─── STUDY MATERIAL

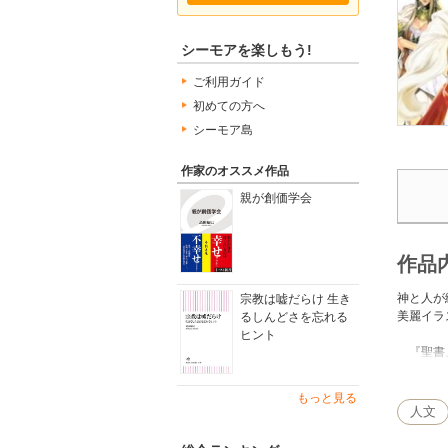
シーモアを楽しもう!
ご利用ガイド
初めての方へ
シーモア島
作家のオススメ作品
親が創価学会
作品
神と人が
宗教は嘘だらけ 生き
美麗イラ
るしんどさを忘れる
ヒント
『聖書』
史上もっ
そこには
もっと見る
きわめて
人文
本書では
オールカ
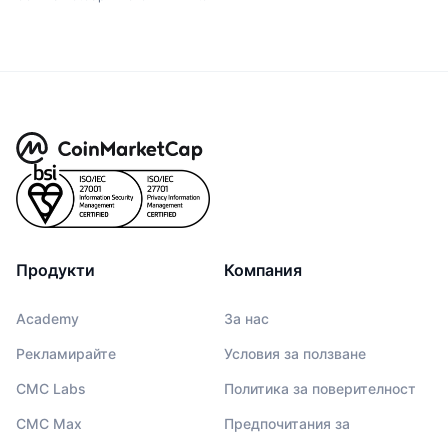
Продукти
Компания
Academy
За нас
Рекламирайте
Условия за ползване
CMC Labs
Политика за поверителност
CMC Max
Предпочитания за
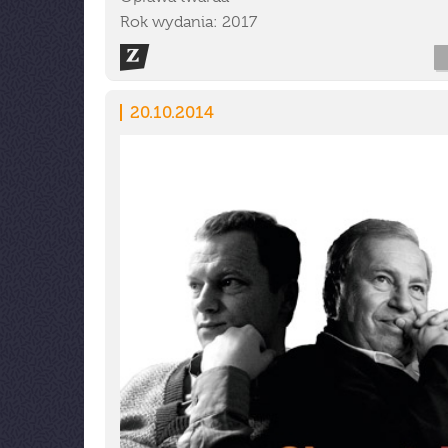
Rok wydania: 2017
20.10.2014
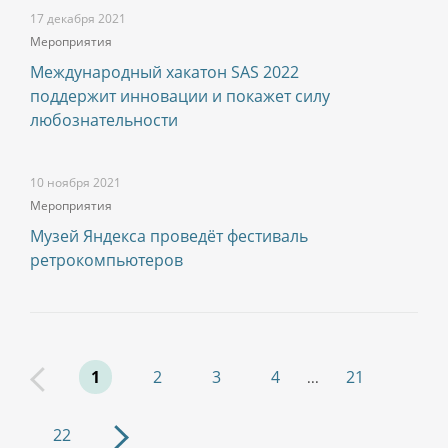
17 декабря 2021
Мероприятия
Международный хакатон SAS 2022
поддержит инновации и покажет силу
любознательности
10 ноября 2021
Мероприятия
Музей Яндекса проведёт фестиваль
ретрокомпьютеров
1
2
3
4
21
...
22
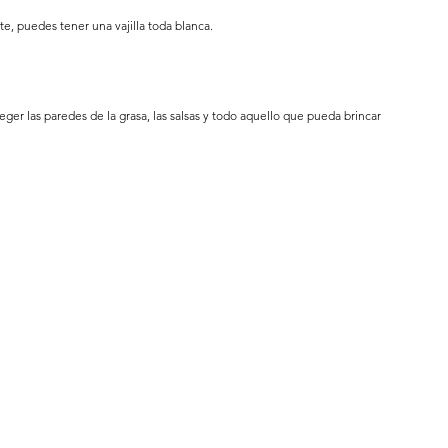
nte, puedes tener una vajilla toda blanca.
ger las paredes de la grasa, las salsas y todo aquello que pueda brincar 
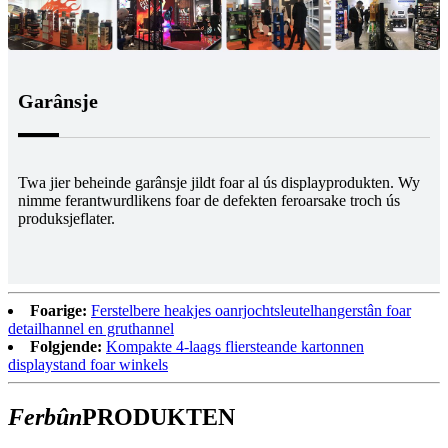
Garânsje
Twa jier beheinde garânsje jildt foar al ús displayprodukten. Wy
nimme ferantwurdlikens foar de defekten feroarsake troch ús
produksjeflater.
Foarige:
Ferstelbere heakjes oanrjochtsleutelhangerstân foar
detailhannel en gruthannel
Folgjende:
Kompakte 4-laags fliersteande kartonnen
displaystand foar winkels
Ferbûn
PRODUKTEN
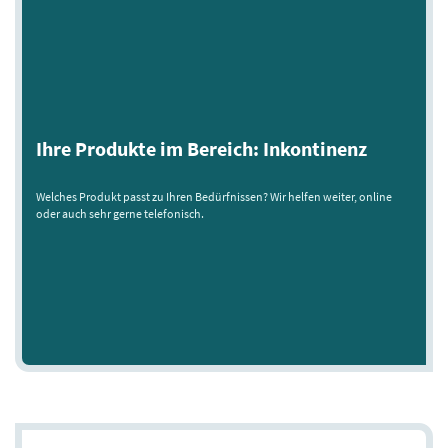
Ihre Produkte im Bereich: Inkontinenz
Welches Produkt passt zu Ihren Bedürfnissen? Wir helfen weiter, online
oder auch sehr gerne telefonisch.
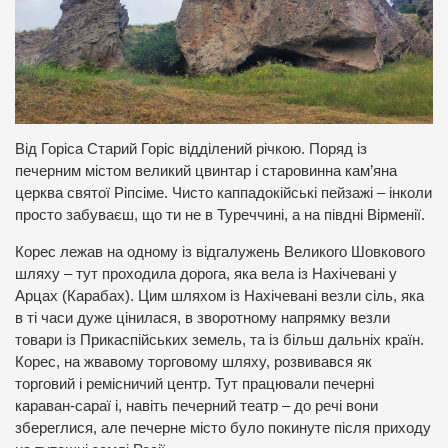
Від Горіса Старий Горіс відділений річкою. Поряд із
печерним містом великий цвинтар і старовинна кам’яна
церква святої Ріпсіме. Чисто каппадокійські пейзажі – інколи
просто забуваєш, що ти не в Туреччині, а на півдні Вірменії.
Корес лежав на одному із відгалужень Великого Шовкового
шляху – тут проходила дорога, яка вела із Нахічевані у
Арцах (Карабах). Цим шляхом із Нахічевані везли сіль, яка
в ті часи дуже цінилася, в зворотному напрямку везли
товари із Прикаспійських земель, та із більш дальніх країн.
Корес, на жвавому торговому шляху, розвивався як
торговий і ремісничий центр. Тут працювали печерні
караван-сараї і, навіть печерний театр – до речі вони
збереглися, але печерне місто було покинуте після приходу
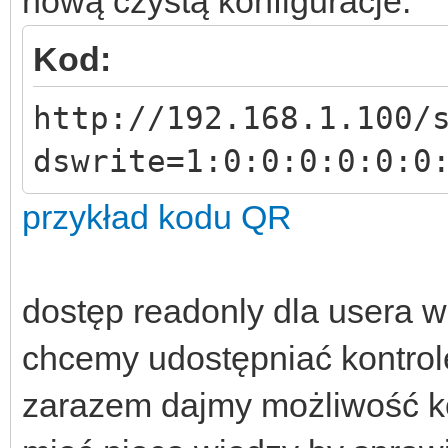
nową czystą konfiguracje.
Kod:
http://192.168.1.100/
dswrite=1:0:0:0:0:0:0
przykład kodu QR
dostęp readonly dla usera w
chcemy udostępniać kontrol
zarazem dajmy możliwość kon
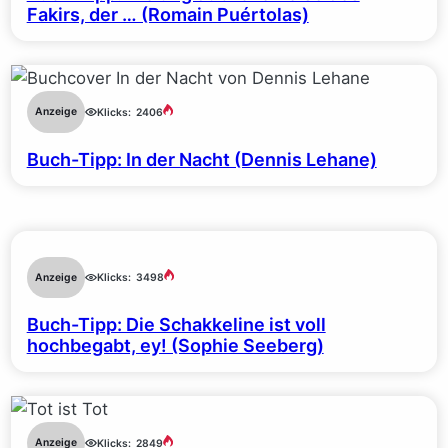
Fakirs, der … (Romain Puértolas)
Anzeige
Klicks:
2406
Buch-Tipp: In der Nacht (Dennis Lehane)
Anzeige
Klicks:
3498
Buch-Tipp: Die Schakkeline ist voll
hochbegabt, ey! (Sophie Seeberg)
Anzeige
Klicks:
2849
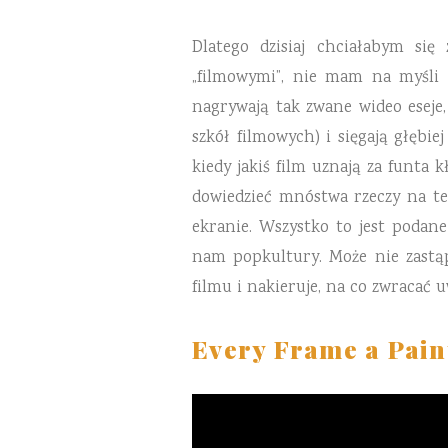
Dlatego dzisiaj chciałabym si
„filmowymi”, nie mam na myśli o
nagrywają tak zwane wideo eseje,
szkół filmowych) i sięgają głębie
kiedy jakiś film uznają za funta 
dowiedzieć mnóstwa rzeczy na te
ekranie. Wszystko to jest podane
nam popkultury. Może nie zastąp
filmu i nakieruje, na co zwracać 
Every Frame a Pain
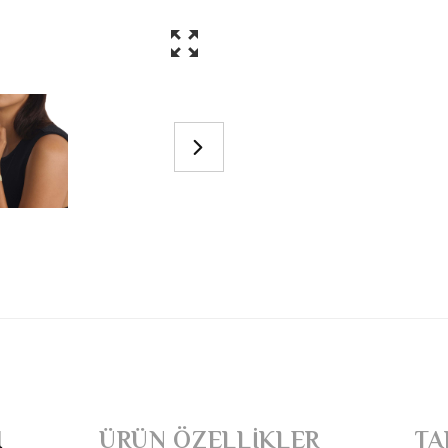
I
ÜRÜN ÖZELLIKLER
TA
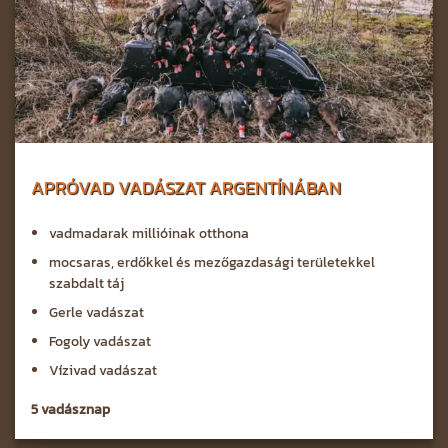
APRÓVAD VADÁSZAT ARGENTÍNÁBAN
vadmadarak millióinak otthona
mocsaras, erdőkkel és mezőgazdasági területekkel
szabdalt táj
Gerle vadászat
Fogoly vadászat
Vízivad vadászat
5 vadásznap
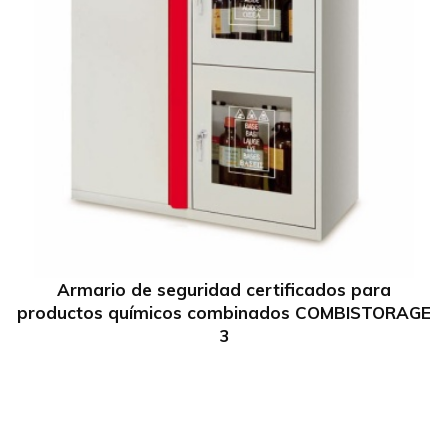
Armario de seguridad certificados para
productos químicos combinados COMBISTORAGE
3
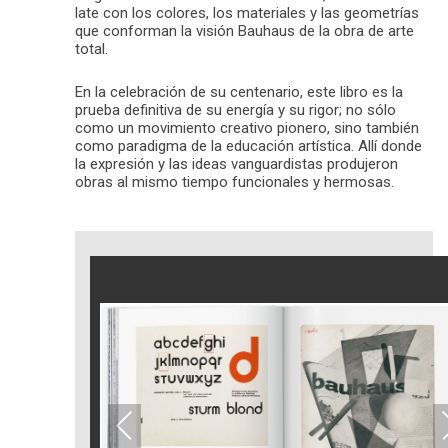
late con los colores, los materiales y las geometrías
que conforman la visión Bauhaus de la obra de arte
total.
En la celebración de su centenario, este libro es la
prueba definitiva de su energía y su rigor; no sólo
como un movimiento creativo pionero, sino también
como paradigma de la educación artística. Allí donde
la expresión y las ideas vanguardistas produjeron
obras al mismo tiempo funcionales y hermosas.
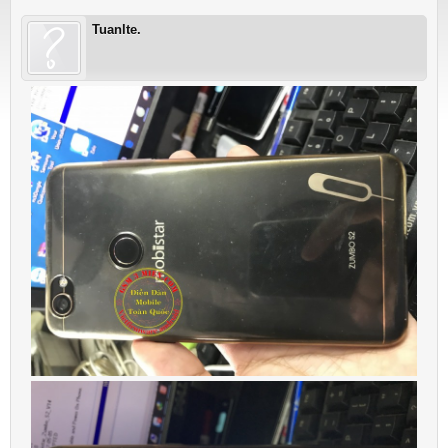
Tuanlte.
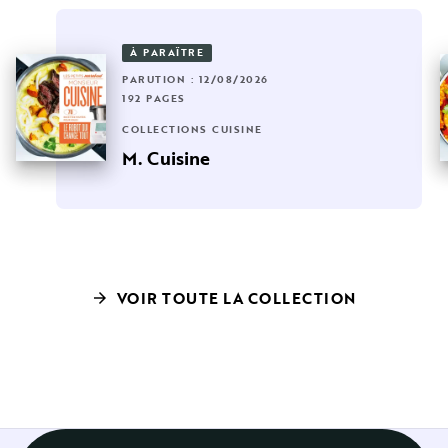
À PARAÎTRE
PARUTION : 12/08/2026
192 PAGES
COLLECTIONS CUISINE
M. Cuisine
VOIR TOUTE LA COLLECTION
arrow_forward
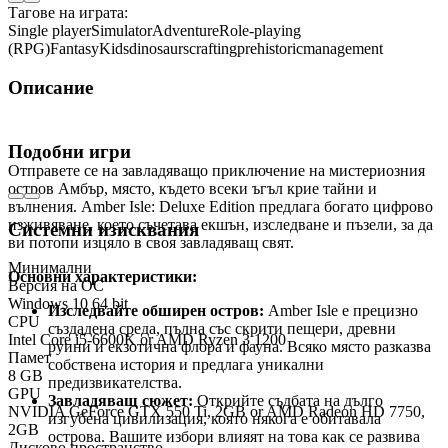
Тагове на играта:
Single player
Simulator
Adventure
Role-playing
(RPG)
Fantasy
Kids
dinosaurs
crafting
prehistoric
management
Описание
Amber Isle: Deluxe Edition
Подобни игри
Отправете се на завладяващо приключение на мистериозния
остров Амбър, място, където всеки ъгъл крие тайни и
вълнения. Amber Isle: Deluxe Edition предлага богато цифрово
изживяване, което съчетава екшън, изследване и пъзели, за да
Системни изисквания
ви потопи изцяло в своя завладяващ свят.
Минимални
Основни характеристики:
Версия на ОС
Windows 10 64 bit
Изследвайте обширен остров:
Amber Isle е прецизно
CPU
създадена среда, пълна със скрити пещери, древни
Intel Core i5-6600K or AMD Ryzen 3 1200
руини и екзотична флора и фауна. Всяко място разказва
Памет
собствена история и предлага уникални
8 GB
предизвикателства.
GPU
Завладяващ сюжет:
Открийте съдбата на дълго
NVIDIA GeForce GTX 550 Ti, 2GB or AMD Radeon HD 7750,
изгубена цивилизация, която някога е обитавала
2GB
острова. Вашите избори влияят на това как се развива
Дисково пространство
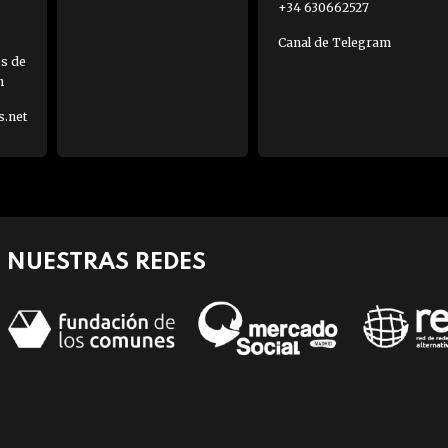
+34 630662527
Canal de Telegram
es de
h
s.net
NUESTRAS REDES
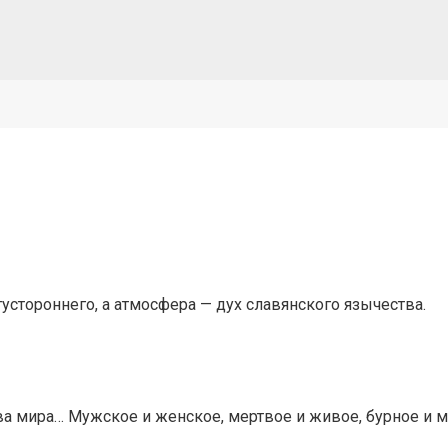
тустороннего, а атмосфера — дух славянского язычества.
ва мира… Мужское и женское, мертвое и живое, бурное и м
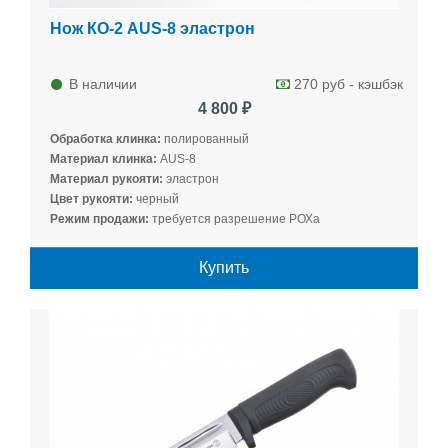
Нож КО-2 AUS-8 эластрон
В наличии
270 руб - кэшбэк
4 800 ₽
Обработка клинка:
полированный
Материал клинка:
AUS-8
Материал рукояти:
эластрон
Цвет рукояти:
черный
Режим продажи:
требуется разрешение РОХа
Купить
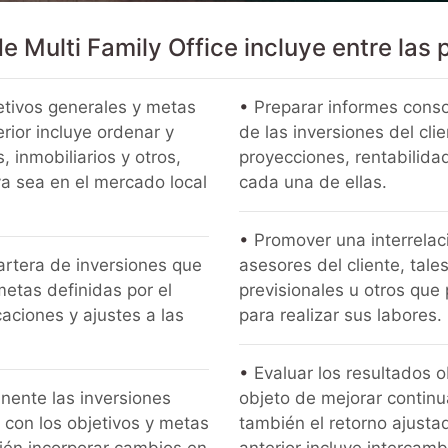
e Multi Family Office incluye entre las 
jetivos generales y metas
•
​Preparar informes cons
erior incluye ordenar y
de las inversiones del cli
, inmobiliarios y otros,
proyecciones, rentabilida
ya sea en el mercado local
cada una de ellas.
•
​Promover una interrelac
cartera de inversiones que
asesores del cliente, tal
metas definidas por el
previsionales u otros que
caciones y ajustes a las
para realizar sus labores.
•
Evaluar los resultados o
nente las inversiones
objeto de mejorar continu
a con los objetivos y metas
también el retorno ajustad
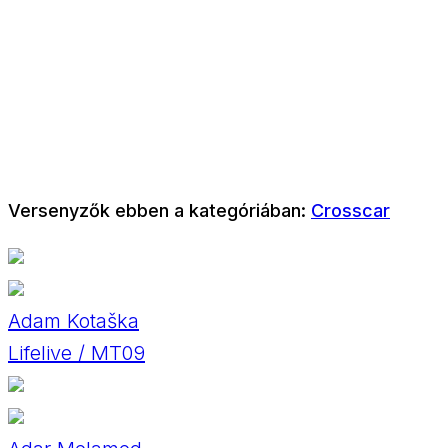
Versenyzők ebben a kategóriában:
Crosscar
Adam Kotaška
Lifelive / MT09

──────

■ **WHAT YOU ARE ASKED TO DO**
Within the entries above, find every line where the string "Amber" occurs, and copy it.

■ **YOUR SOLUTION**
Amber Isle: Deluxe Edition
вълнения. Amber Isle: Deluxe Edition предлага богато цифрово
Amber Isle е прецизно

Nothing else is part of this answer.